# PROVIDED DATA

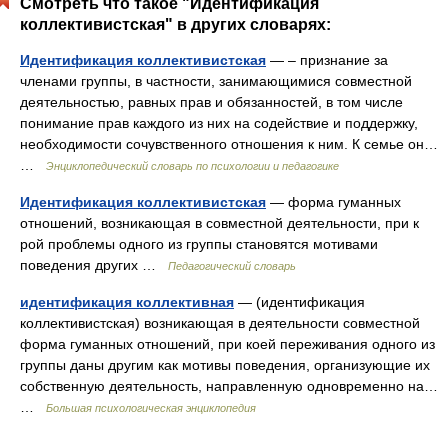
Смотреть что такое "Идентификация
коллективистская" в других словарях:
Идентификация коллективистская
— – признание за
членами группы, в частности, занимающимися совместной
деятельностью, равных прав и обязанностей, в том числе
понимание прав каждого из них на содействие и поддержку,
необходимости сочувственного отношения к ним. К семье он…
…
Энциклопедический словарь по психологии и педагогике
Идентификация коллективистская
— форма гуманных
отношений, возникающая в совместной деятельности, при к
рой проблемы одного из группы становятся мотивами
поведения других …
Педагогический словарь
идентификация коллективная
— (идентификация
коллективистская) возникающая в деятельности совместной
форма гуманных отношений, при коей переживания одного из
группы даны другим как мотивы поведения, организующие их
собственную деятельность, направленную одновременно на…
…
Большая психологическая энциклопедия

# EXERCISE DESCRIPTION
Which of the lines above mention the word "отношений"? Pull those lines out.

# EXERCISE SOLUTION
отношений, возникающая в совместной деятельности, при к
форма гуманных отношений, при коей переживания одного из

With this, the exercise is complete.